Überraschende Befragungsergebnisse des Ifo-Instituts: Unternehmen planen 2003 steigende Investitionen

Die Investitionen der westdeutschen Industrie werden 2003 wieder zunehmen und zwar voraussichtlich um 5 % nominal und 4 % real (nach Abzug der Preissteigerungen). Im Jahr 2002 waren sie noch geschrumpft. Dies geht aus der aktuellen Investitionserhebung des Ifo Instituts hervor. Danach planen 55% der Unternehmen ihre Investitionsausgaben 2003 zu erhöhen, während 32% weniger als im letzten Jahr investieren wollen. Rund 13% wollen gleich viel wie in 2002 ausgeben. Ein weiteres Indiz für die sich anbahnende Belebung der Investitionstätigkeit ist die Entwicklung der Auftragseingänge bei den Industrieausrüstern des Maschinenbaus: Seit dem zweiten Halbjahr 2002 geht es hier leicht aufwärts. Damit deutet sich eine konjunkturelle Wende für den Verlauf dieses Jahres an.

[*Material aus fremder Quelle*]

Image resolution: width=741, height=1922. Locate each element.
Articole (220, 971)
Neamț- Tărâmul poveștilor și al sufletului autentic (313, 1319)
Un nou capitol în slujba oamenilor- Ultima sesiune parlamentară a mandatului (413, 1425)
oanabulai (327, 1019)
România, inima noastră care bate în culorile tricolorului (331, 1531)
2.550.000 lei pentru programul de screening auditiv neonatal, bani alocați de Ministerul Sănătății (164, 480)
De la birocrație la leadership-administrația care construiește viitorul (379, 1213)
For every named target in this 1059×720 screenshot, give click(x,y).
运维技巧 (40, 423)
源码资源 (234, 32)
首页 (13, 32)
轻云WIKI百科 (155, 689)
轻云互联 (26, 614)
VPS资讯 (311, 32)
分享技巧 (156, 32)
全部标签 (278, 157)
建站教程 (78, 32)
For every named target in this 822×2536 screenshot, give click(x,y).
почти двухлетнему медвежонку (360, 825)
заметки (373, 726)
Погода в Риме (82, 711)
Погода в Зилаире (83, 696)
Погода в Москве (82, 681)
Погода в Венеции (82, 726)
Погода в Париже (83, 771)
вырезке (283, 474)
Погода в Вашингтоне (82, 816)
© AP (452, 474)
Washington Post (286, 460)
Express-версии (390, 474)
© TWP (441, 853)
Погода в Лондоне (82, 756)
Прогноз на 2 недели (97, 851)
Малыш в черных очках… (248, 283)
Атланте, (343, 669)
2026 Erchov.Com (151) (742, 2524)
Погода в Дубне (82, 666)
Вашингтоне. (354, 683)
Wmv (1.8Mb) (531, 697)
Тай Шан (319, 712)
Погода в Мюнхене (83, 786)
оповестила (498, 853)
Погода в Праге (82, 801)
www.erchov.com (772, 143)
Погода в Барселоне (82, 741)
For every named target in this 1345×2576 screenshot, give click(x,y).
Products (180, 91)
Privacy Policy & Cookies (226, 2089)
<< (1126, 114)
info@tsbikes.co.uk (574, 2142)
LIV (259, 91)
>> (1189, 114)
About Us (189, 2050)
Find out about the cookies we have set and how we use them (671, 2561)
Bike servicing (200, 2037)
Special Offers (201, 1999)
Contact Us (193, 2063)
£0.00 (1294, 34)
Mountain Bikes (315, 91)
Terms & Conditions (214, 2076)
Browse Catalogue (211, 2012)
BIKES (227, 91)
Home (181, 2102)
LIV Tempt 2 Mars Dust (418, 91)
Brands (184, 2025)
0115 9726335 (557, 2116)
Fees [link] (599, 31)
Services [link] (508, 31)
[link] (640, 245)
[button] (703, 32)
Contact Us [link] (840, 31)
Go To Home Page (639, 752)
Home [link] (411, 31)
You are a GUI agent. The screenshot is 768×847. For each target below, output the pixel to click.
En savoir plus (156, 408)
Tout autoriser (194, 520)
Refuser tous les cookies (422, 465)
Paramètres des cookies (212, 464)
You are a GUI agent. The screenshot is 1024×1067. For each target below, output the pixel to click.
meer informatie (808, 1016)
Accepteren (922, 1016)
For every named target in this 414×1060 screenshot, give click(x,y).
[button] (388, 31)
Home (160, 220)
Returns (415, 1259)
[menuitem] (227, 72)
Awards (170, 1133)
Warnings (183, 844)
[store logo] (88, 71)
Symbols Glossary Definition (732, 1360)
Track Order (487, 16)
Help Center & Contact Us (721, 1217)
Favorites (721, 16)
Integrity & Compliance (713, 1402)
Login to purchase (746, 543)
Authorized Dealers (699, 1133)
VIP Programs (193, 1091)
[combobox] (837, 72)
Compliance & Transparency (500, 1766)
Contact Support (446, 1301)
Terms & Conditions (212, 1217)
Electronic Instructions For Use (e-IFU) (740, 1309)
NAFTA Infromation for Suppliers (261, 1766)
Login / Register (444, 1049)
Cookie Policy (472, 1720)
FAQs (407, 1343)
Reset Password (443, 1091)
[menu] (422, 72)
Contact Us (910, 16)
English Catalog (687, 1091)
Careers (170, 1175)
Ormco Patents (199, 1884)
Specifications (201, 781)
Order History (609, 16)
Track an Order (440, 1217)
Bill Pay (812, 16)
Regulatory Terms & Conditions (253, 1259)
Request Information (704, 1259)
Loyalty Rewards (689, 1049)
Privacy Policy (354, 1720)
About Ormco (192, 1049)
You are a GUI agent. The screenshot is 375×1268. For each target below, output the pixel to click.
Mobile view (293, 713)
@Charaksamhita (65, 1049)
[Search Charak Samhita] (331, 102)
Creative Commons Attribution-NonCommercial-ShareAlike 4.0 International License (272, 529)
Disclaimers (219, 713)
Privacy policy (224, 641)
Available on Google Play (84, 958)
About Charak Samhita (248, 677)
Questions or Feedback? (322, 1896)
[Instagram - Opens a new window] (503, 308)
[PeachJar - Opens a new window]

Das Investitionsgüter produzierende Gewerbe trägt mit einer Investitionserhöhung von 7% am stärksten zum Anstieg in 2003 bei. In fast allen Branchen dieses Bereichs sind Zuwächse geplant. Der Straßenfahrzeugbau will seine Ausgaben für Sachanlagen um 5% aufstocken. Das gilt auch für den Maschinenbau, den Stahl- und Leichtmetallbau und die Herstellung von EBM-Waren. Noch stärkere Erhöhungen – zwischen 10 und 15% – sind in der Elektrotechnik und in der Feinmechanik/Optik geplant. Der Luft- und Raumfahrzeugbau hat einen Investitionszuwachs von rund 20% gemeldet. In der Stahlverformung und in der Herstellung von EDV-Geräten dürften sich die Investitionen nach den Erhebungen von Ifo auf dem Vorjahresniveau bewegen.

Anzeige

Im Grundstoff- und Produktionsgütergewerbe ist nach den vorliegenden Plänen der Unternehmen für 2003 ein durchschnittlicher Investitionsanstieg von 2% vorgesehen. Vorneweg marschieren hier mit Zuwächsen zwischen 10 und 20% die Branchen Holzbearbeitung, Zellstoff-, Papier- und Pappeerzeugung, Mineralölverarbeitung und Gummierzeugung. Kürzungen haben demgegenüber die eisenschaffende Industrie und der Bereich Steine und Erden vorgesehen.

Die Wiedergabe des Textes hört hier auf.